WHAT IS NEEDED
Give again, word for word, every line in the entries below from the line with "Nachlass Georg Kloss (96, 681)" up to and including the line with "Das Digitale (433, 145)", and no other line.

INPUT DATA
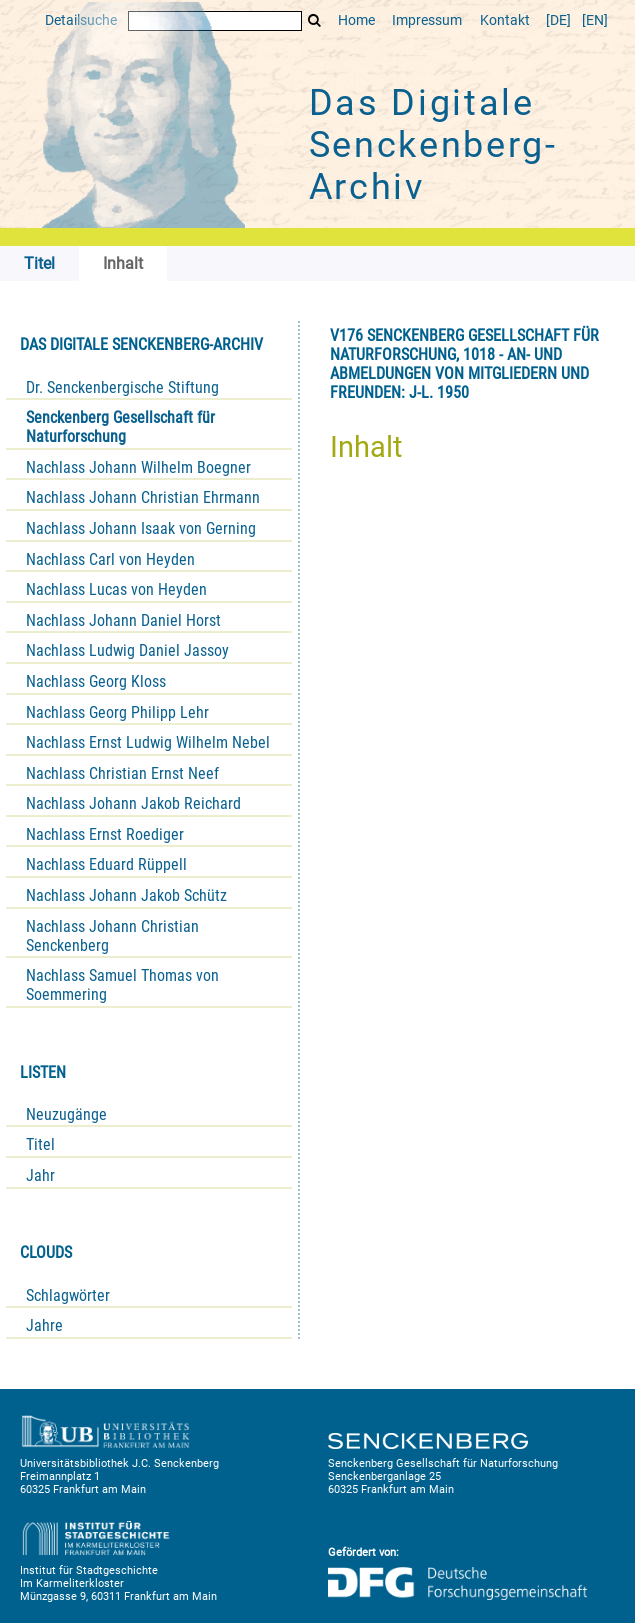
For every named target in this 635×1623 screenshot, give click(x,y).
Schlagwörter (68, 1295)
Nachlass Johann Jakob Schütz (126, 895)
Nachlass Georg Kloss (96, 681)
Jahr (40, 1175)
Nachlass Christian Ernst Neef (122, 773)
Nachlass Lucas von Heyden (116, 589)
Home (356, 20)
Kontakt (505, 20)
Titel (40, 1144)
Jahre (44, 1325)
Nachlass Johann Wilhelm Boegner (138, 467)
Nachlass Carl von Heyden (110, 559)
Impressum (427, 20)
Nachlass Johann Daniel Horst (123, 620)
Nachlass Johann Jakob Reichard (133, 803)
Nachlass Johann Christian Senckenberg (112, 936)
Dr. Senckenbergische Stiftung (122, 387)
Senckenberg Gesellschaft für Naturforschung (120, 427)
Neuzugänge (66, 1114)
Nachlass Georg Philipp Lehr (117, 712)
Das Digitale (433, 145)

...

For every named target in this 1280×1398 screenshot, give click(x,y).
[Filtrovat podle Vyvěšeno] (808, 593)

--

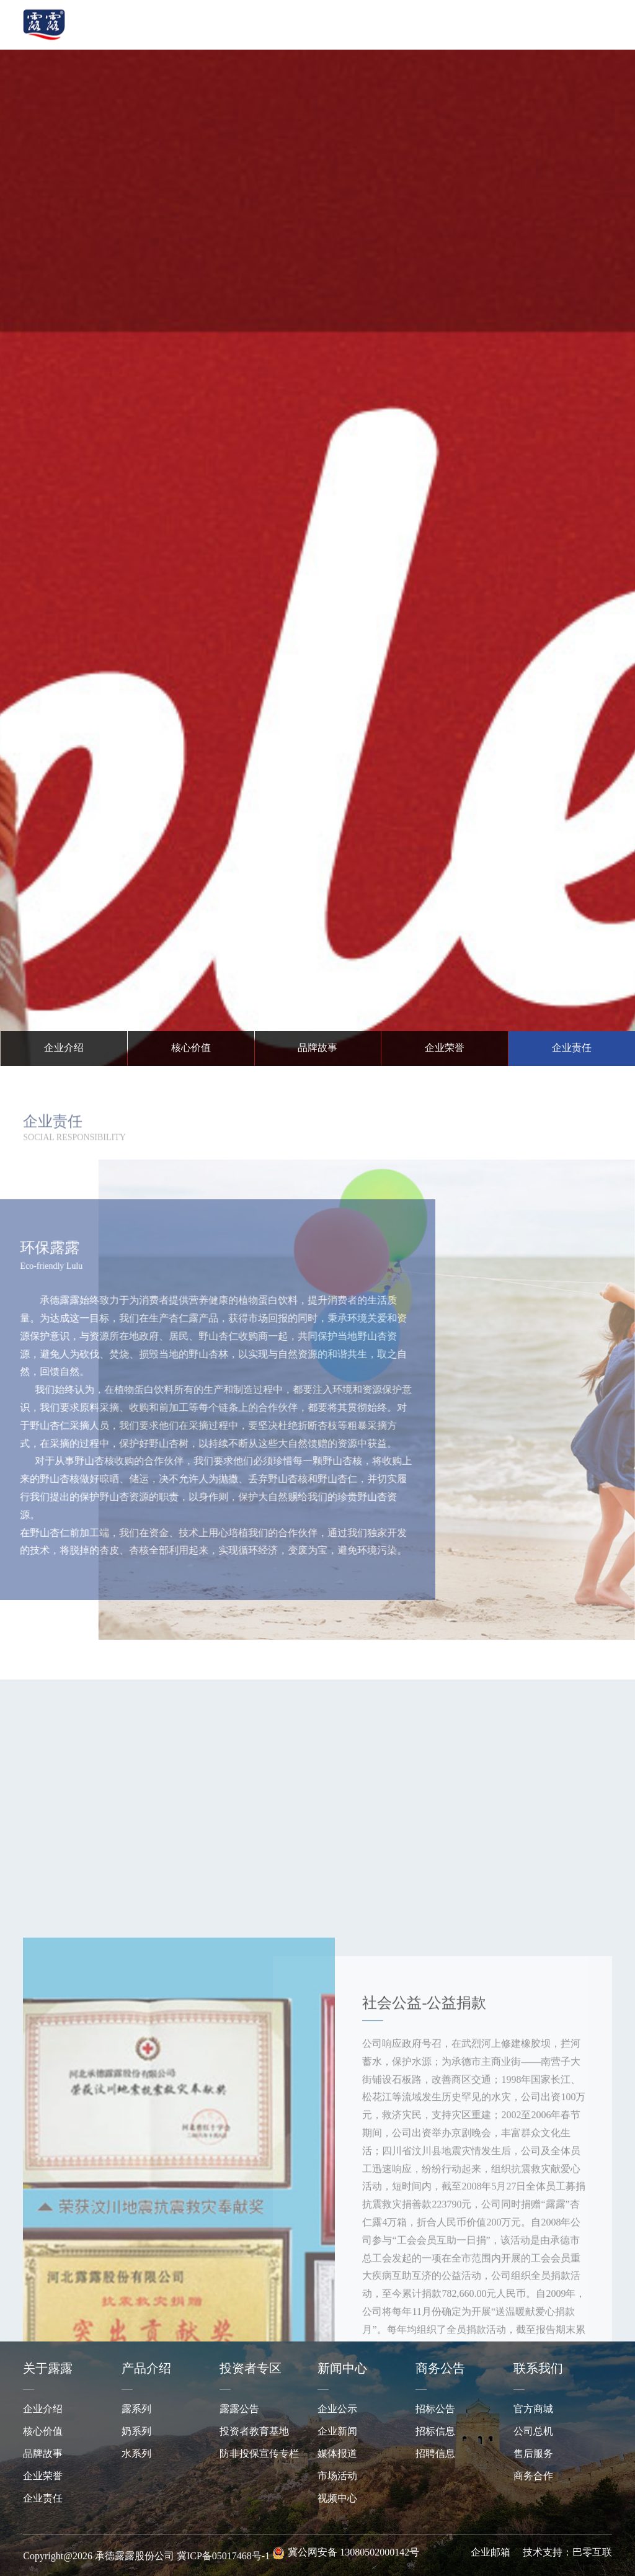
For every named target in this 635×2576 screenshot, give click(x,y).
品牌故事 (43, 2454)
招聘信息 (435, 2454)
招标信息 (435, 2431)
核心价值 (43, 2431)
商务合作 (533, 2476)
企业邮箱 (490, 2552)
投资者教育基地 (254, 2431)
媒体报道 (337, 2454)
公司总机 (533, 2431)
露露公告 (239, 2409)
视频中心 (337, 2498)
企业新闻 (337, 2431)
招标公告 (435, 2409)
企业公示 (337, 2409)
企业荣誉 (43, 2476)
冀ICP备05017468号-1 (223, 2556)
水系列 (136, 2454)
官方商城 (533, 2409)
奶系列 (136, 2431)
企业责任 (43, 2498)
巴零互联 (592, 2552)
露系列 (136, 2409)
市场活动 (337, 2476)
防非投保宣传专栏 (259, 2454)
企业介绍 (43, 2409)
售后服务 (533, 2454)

WRITTEN ANSWER
Nachlass Georg Kloss (96, 681)
Jahr (40, 1175)
Nachlass Christian Ernst Neef (122, 773)
Nachlass Lucas von Heyden (116, 589)
Home (356, 20)
Kontakt (505, 20)
Titel (40, 1144)
Jahre (44, 1325)
Nachlass Johann Wilhelm Boegner (138, 467)
Nachlass Carl von Heyden (110, 559)
Impressum (427, 20)
Nachlass Johann Daniel Horst (123, 620)
Nachlass Johann Jakob Reichard (133, 803)
Nachlass Johann Christian Senckenberg (112, 936)
Dr. Senckenbergische Stiftung (122, 387)
Senckenberg Gesellschaft für Naturforschung (120, 427)
Neuzugänge (66, 1114)
Nachlass Georg Philipp Lehr (117, 712)
Das Digitale (433, 145)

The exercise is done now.